July 14th, 2024

Can ChatGPT do data science?

A study led by Bhavya Chopra at Microsoft, with contributions from Ananya Singha and Sumit Gulwani, explored ChatGPT's challenges in data science tasks. Strategies included prompting techniques and leveraging domain expertise for better interactions.

Read original articleLink Icon
Can ChatGPT do data science?

ChatGPT's ability to assist in data science tasks was explored in a study led by Bhavya Chopra at Microsoft, with contributions from collaborators like Ananya Singha and Sumit Gulwani. The study highlighted challenges faced by data scientists when using ChatGPT, such as difficulties in providing context, false assumptions made by the AI, and misaligned expectations in responses. Data scientists struggled with adapting ChatGPT's responses to their tasks, dealing with repeated code generation, and validating the generated code. Strategies to overcome these challenges included various prompting techniques, leveraging domain expertise, and considering alternative resources.

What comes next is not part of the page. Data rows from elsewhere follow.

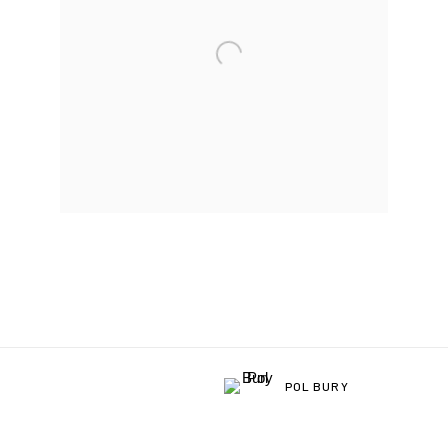
POL BURY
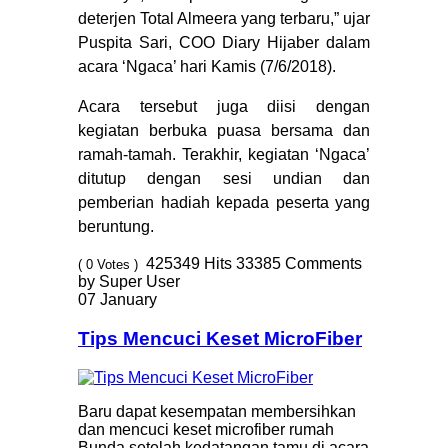
deterjen Total Almeera yang terbaru,” ujar
Puspita Sari, COO Diary Hijaber dalam
acara ‘Ngaca’ hari Kamis (7/6/2018).
Acara tersebut juga diisi dengan
kegiatan berbuka puasa bersama dan
ramah-tamah. Terakhir, kegiatan ‘Ngaca’
ditutup dengan sesi undian dan
pemberian hadiah kepada peserta yang
beruntung.
425349
Hits
33385
Comments
( 0 Votes )
by Super User
07 January
Tips Mencuci Keset MicroFiber
Baru dapat kesempatan membersihkan
dan mencuci keset microfiber rumah
Bunda setelah kedatangan tamu di acara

Recommendations for designing AI-powered data science tools included providing preemptive context selection interfaces, inquisitive feedback loops, and transparent mechanisms for sharing context and domain expertise. The study emphasized the need for improved tools to facilitate efficient interactions between data scientists and AI assistants in the data science domain.

Link Icon 4 comments
By @simonw - 3 months
I read this post (and then the paper) scratching my head over two details: which OpenAI model was this using (it just said "ChatGPT") and was it using ChatGPT's data analysis mode, aka ChatGPT Code Interpreter.

I finally found this tucked away towards the end of the paper:

"Browser-based version of ChatGPT version was updated as we conducted our task-based studies. P1-P9 used the March 14, 2023 version of ChatGPT, and P10-P14 used the March 23, 2023 version."

GPT-4's release date was March 14th 2023 - but only for paid users. Was this study using GPT-4 or GPT-3.5? That's still not clear to me.

Even more importantly: was it using Code Interpreter / data analysis mode? https://help.openai.com/en/articles/8437071-data-analysis-wi...

I'm almost certain it was not - none of the screenshots showed evidence of that mode, and that feature was made available (as part of the plugins beta) to beta testers on March 23rd - it's weird that the dates mentioned in the paper happen to coincide exactly with the GPT-4 and the Code Interpreter preview dates!

Without including data analysis mode I don't think this paper addresses the question "can ChatGPT do data science?". That's what that 15 month old feature is for, and any study that doesn't include it is missing the most important factor in answering that question.